Sunday, January 01, 2006

Aaron on Writing

I love the New Year. Full of promise, full of hope, and a shot that cries out twenty-four times across the world. That twenty-four-fold ringing in reminds me, for some reason, of perspective. That we all experienced the same thing--a new year--but all had different experiences of it; in fact, we even celebrated it at different times (because there's no one correct viewpoint). And it reminded me, as I made my resolutions (drunken, but still truthful), of just how much I love writing.

Think of it: we all live in the same world, and we all see something different. The goal of writing is not to assert a definite (that's why everything must eventually come down to opinion; even a news piece assumes certain societal facts, e.g., that a murder is wrong). The goal of writing is to allow the reader another viewpoint, a look into someone else's soul. Bias, therefore, is the most essential requirement for original fiction: it is when we lose sight of our internal prejudice that we create the most bland and un-compelling fiction. The homogeneity of writing is a terrible prospect; give me my Wallace, give me my Rushdie, my Auster, my Coover. Let no two writers be the same.

That said, everybody knows that I want to eventually start a "fucking" literary magazine. Not just fiction, but lots of edgy opinion pieces, ones preaching a more aesthetic view of the news and a more original interpretation of the world, rather than just the crusty essay prose that passes for compelling reading today. (Note: there's nothing wrong with Harper's or Atlantic Monthly, but I'd like to see the boundaries pushed also.) I was talking with one of my friends, another Aaron, about The Nation, and we discussed their approach to certain topics: lots of individually slanted pieces espousing the same thing in myriad ways. The only problem with The Nation is that their small sampling of the infinite viewpoints comes entirely from the left. (Granted, there are very few intelligent, edgy, conservative writers, which I think is very telling, but it'd be nice to see them attempt a little panache in their prose.)

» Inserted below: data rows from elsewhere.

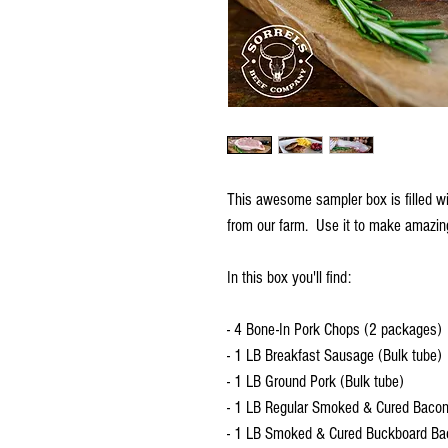
This awesome sampler box is filled wit
from our farm. Use it to make amazing
In this box you'll find:
- 4 Bone-In Pork Chops (2 packages)
- 1 LB Breakfast Sausage (Bulk tube)
- 1 LB Ground Pork (Bulk tube)
- 1 LB Regular Smoked & Cured Baco
- 1 LB Smoked & Cured Buckboard Ba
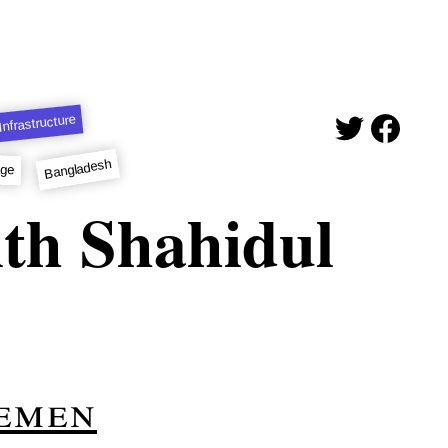
Infrastructure
Bangladesh
age
th Shahidul
emen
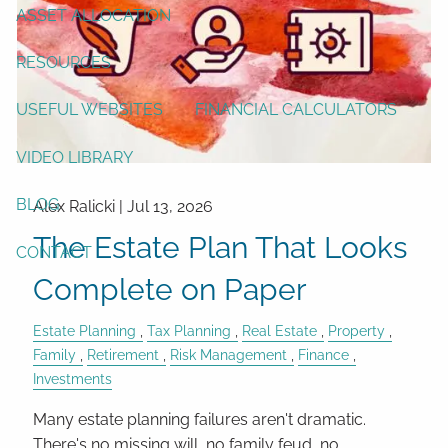
ASSET ALLOCATION
RESOURCES
USEFUL WEBSITES
FINANCIAL CALCULATORS
VIDEO LIBRARY
BLOG
Alex Ralicki |
Jul 13, 2026
The Estate Plan That Looks
CONTACT
Complete on Paper
Estate Planning
Tax Planning
Real Estate
Property
Family
Retirement
Risk Management
Finance
Investments
Many estate planning failures aren't dramatic.
There's no missing will, no family feud, no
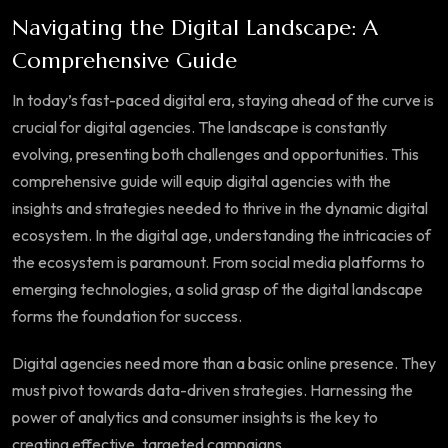
Navigating the Digital Landscape: A
Comprehensive Guide
In today’s fast-paced digital era, staying ahead of the curve is
crucial for digital agencies. The landscape is constantly
evolving, presenting both challenges and opportunities. This
comprehensive guide will equip digital agencies with the
insights and strategies needed to thrive in the dynamic digital
ecosystem. In the digital age, understanding the intricacies of
the ecosystem is paramount. From social media platforms to
emerging technologies, a solid grasp of the digital landscape
forms the foundation for success.
Digital agencies need more than a basic online presence. They
must pivot towards data-driven strategies. Harnessing the
power of analytics and consumer insights is the key to
creating effective, targeted campaigns.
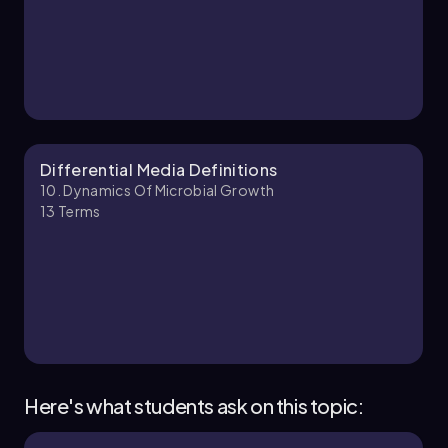
10. Dynamics of Microbial Growth - Part 2 of 3
9 topics
12 problems
Brendan
Chapter
Differential Media Definitions
10. Dynamics Of Microbial Growth
13
Terms
10. Dynamics of Microbial Growth - Part 3 of 3
11 topics
12 problems
Monica
Chapter
Here's what students ask on this topic:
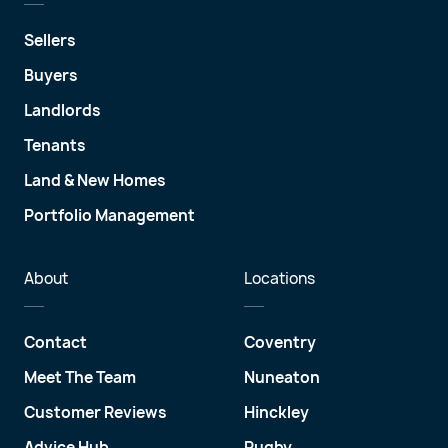
Sellers
Buyers
Landlords
Tenants
Land & New Homes
Portfolio Management
About
Locations
Contact
Coventry
Meet The Team
Nuneaton
Customer Reviews
Hinckley
Advice Hub
Rugby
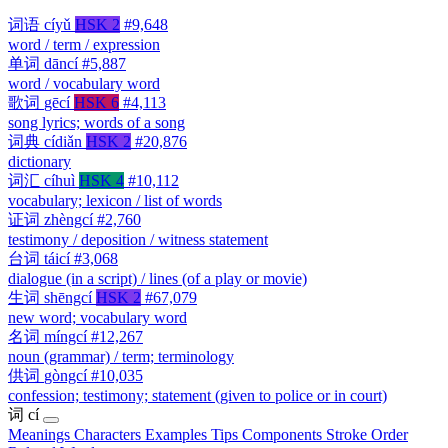
词语
cíyǔ
HSK 2
#9,648
word / term / expression
单词
dāncí
#5,887
word / vocabulary word
歌词
gēcí
HSK 6
#4,113
song lyrics; words of a song
词典
cídiǎn
HSK 2
#20,876
dictionary
词汇
cíhuì
HSK 4
#10,112
vocabulary; lexicon / list of words
证词
zhèngcí
#2,760
testimony / deposition / witness statement
台词
táicí
#3,068
dialogue (in a script) / lines (of a play or movie)
生词
shēngcí
HSK 2
#67,079
new word; vocabulary word
名词
míngcí
#12,267
noun (grammar) / term; terminology
供词
gòngcí
#10,035
confession; testimony; statement (given to police or in court)
词
cí
Meanings
Characters
Examples
Tips
Components
Stroke Order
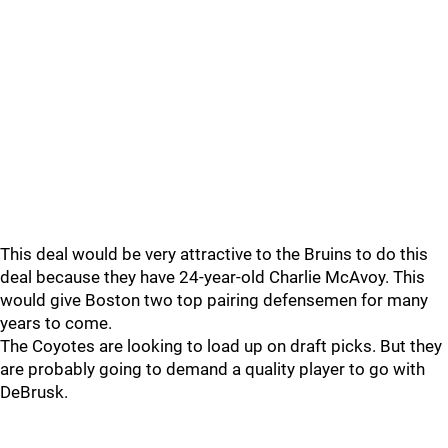
This deal would be very attractive to the Bruins to do this
deal because they have 24-year-old Charlie McAvoy. This
would give Boston two top pairing defensemen for many
years to come.
The Coyotes are looking to load up on draft picks. But they
are probably going to demand a quality player to go with
DeBrusk.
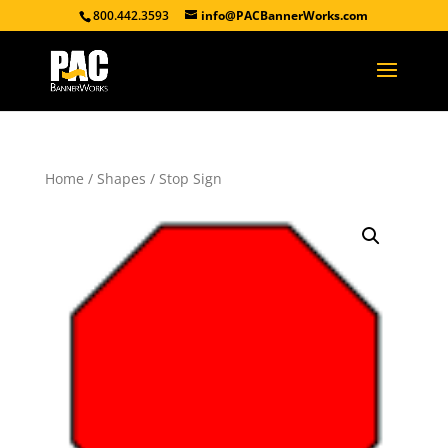
800.442.3593
info@PACBannerWorks.com
Home
/
Shapes
/ Stop Sign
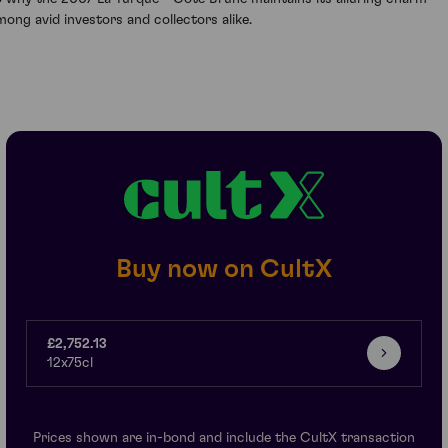
mong avid investors and collectors alike.
Buy now on CultX
£2,752.13
12x75cl
Prices shown are in-bond and include the CultX transaction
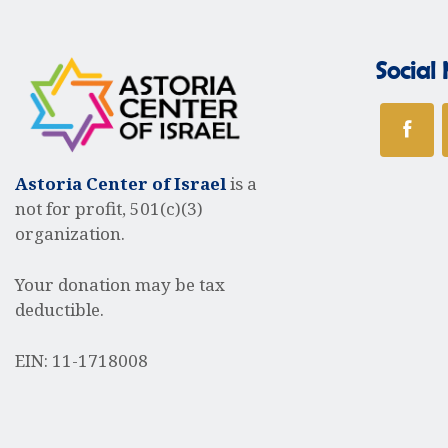
a
Social
v
i
Astoria Center of Israel
is a
not for profit, 501(c)(3)
organization.
g
Your donation may be tax
deductible.
a
EIN: 11-1718008
t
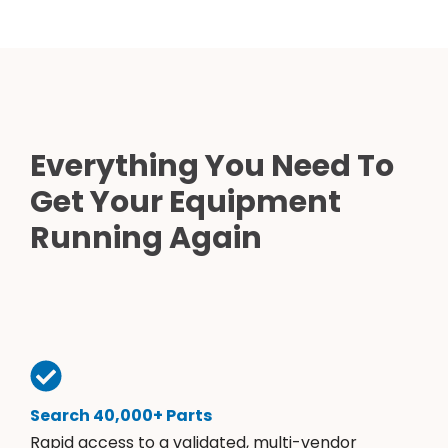
Everything You Need To
Get Your Equipment
Running Again
Search 40,000+ Parts
Rapid access to a validated, multi-vendor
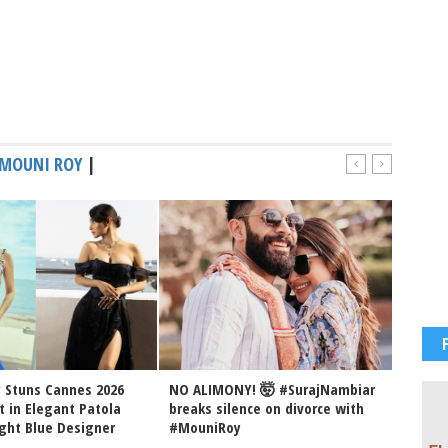
MOUNI ROY
|
 Stuns Cannes 2026
NO ALIMONY! 🤯 #SurajNambiar
Mouni 
t in Elegant Patola
breaks silence on divorce with
her hu
ght Blue Designer
#MouniRoy
May 14,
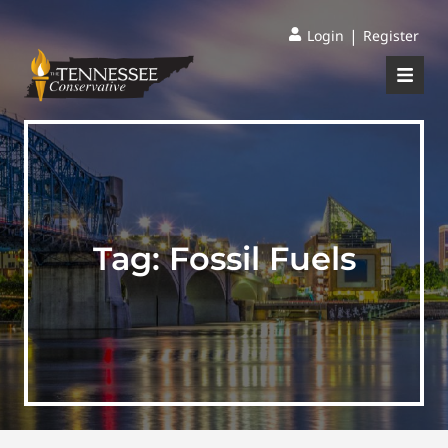
|
Login
Register
Tag:
Fossil Fuels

Let's stop trying to deny our inner voice, our true writers. Let's conform only enough for people to still get a general impression, and screw them beyond that. There's no write way to right something, and if you udnreastnd waht I'm wirintg (or think you understand), what else really matters? Ultimately, you're the writer: you decide what my words mean, no matter how clearly I delineate them. "The quick brown fox jumped over the lazy cow." Pretty clear. But you'll decide how brown or quick the fox is, how high he jumped, and if the cow was just lazy or hung-over. Let's work our minds, let's challenge ourselves: let's write! Happy New Year!